An examination of form and theme in Piercy’s acclaimed poetry, fiction, and nonfiction
Grounded in feminism, political activism, and Jewish spirituality, Marge Piercy’s work includes more than thirty volumes of poetry, as well as fiction written over nearly five decades. Her poetry fuses political, domestic, and autobiographical spheres with imagery drawn from nature, sensual and dream memories, and Jewish mysticism. Exploring the choices people make and how their decisions are shaped by a multitude of factors, her novels include personal and family histories, societal belief systems, and social circumstances. Piercy’s works of poetry have received the Golden Rose Award, May Sarton Award, Barbara Bradley Award, and Paterson Prize, and her fiction has been recognized with the Sheaffer–PEN/New England Award and Arthur C. Clarke Award.
Donna M. Bickford offers a brief biographical sketch of Piercy and a discussion of the major themes revealed in her essays and nonfiction.
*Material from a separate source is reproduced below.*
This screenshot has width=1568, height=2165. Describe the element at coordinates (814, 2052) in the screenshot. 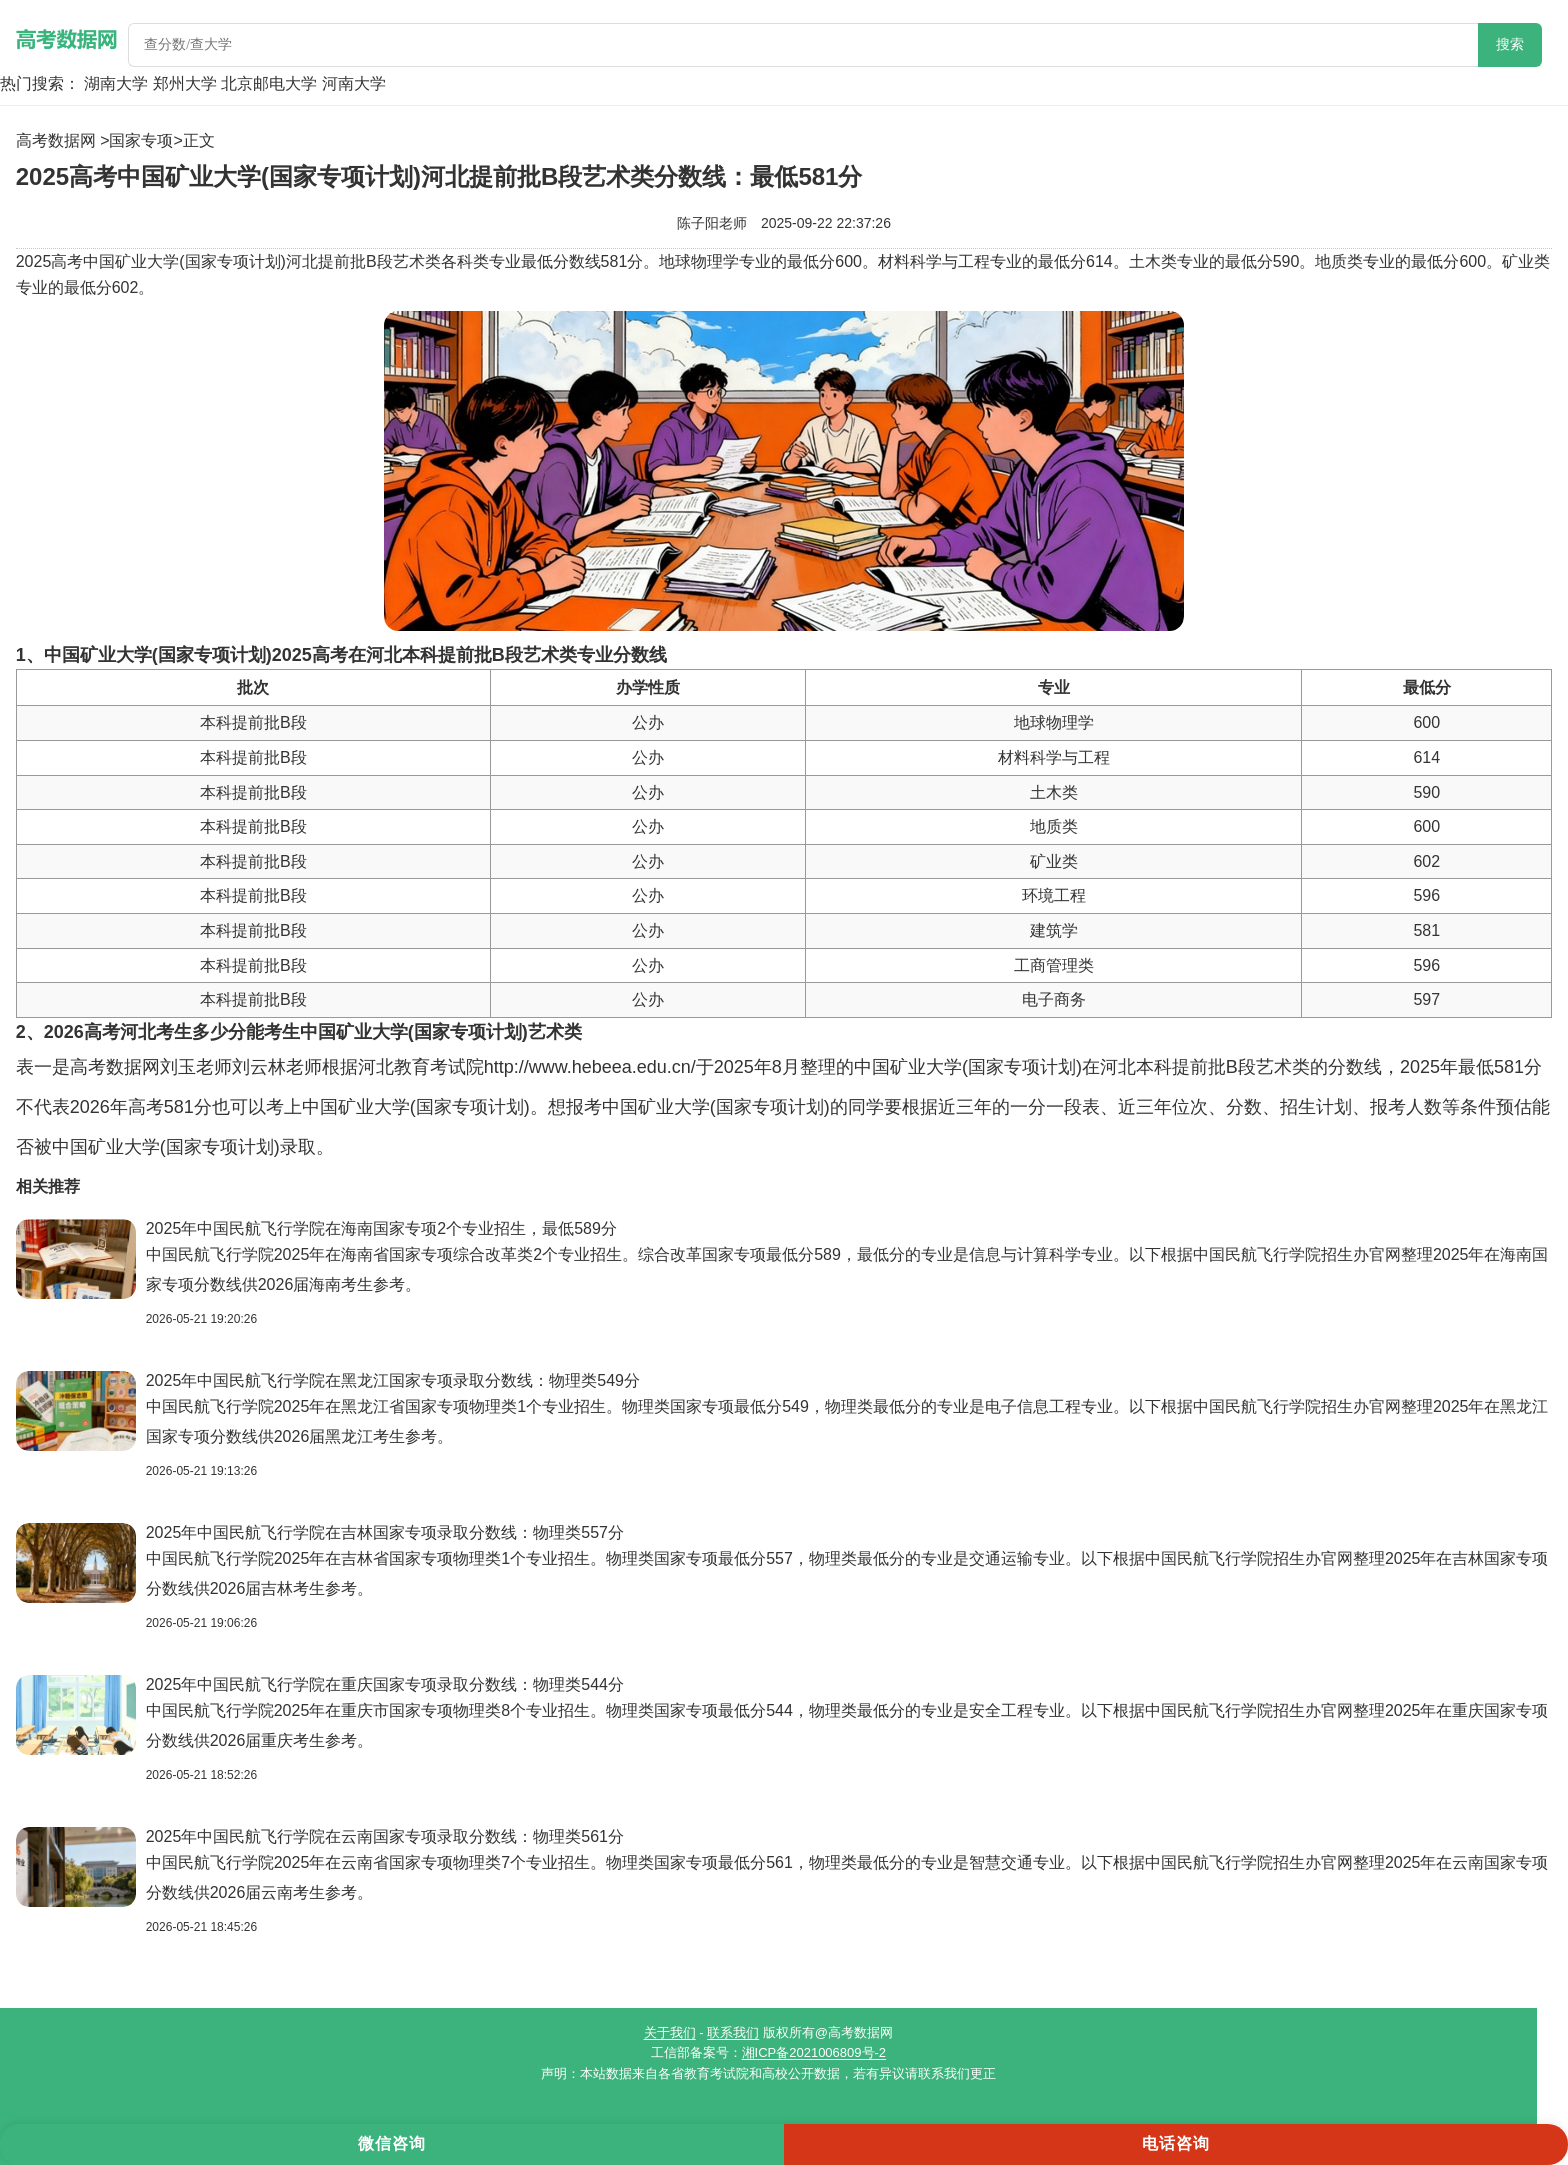

I see `湘ICP备2021006809号-2` at that location.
Bickford then treats Piercy’s novels in four broadly thematic and chronological groups: the early coming-of-age novels (Small Changes, Vida, and Braided Lives), the historical novels (Gone to Soldiers and Sex Wars), the utopian/dystopian novels (Women on the Edge of Time and He, She and It), and the domestic novels (Fly Away Home and The Longings of Women). Bickford also explores Piercy’s poetry and discusses her forms and themes while engaging some of her observations about the practice of writing.
Despre autor
Donna M. Bickford is the director of the Women’s and Gender Resource Center at Dickinson College, and she teaches in the Women’s, Gender, and Sexuality Studies Department. Her work has been published in the edited collection Staging Women’s Lives in Academia: Gendered Life Stages in Language and Literature Workplaces and in Education, Citizenship and Social Justice; Journal of International Women’s Studies; Clues: A Journal of Detection, and Meridians.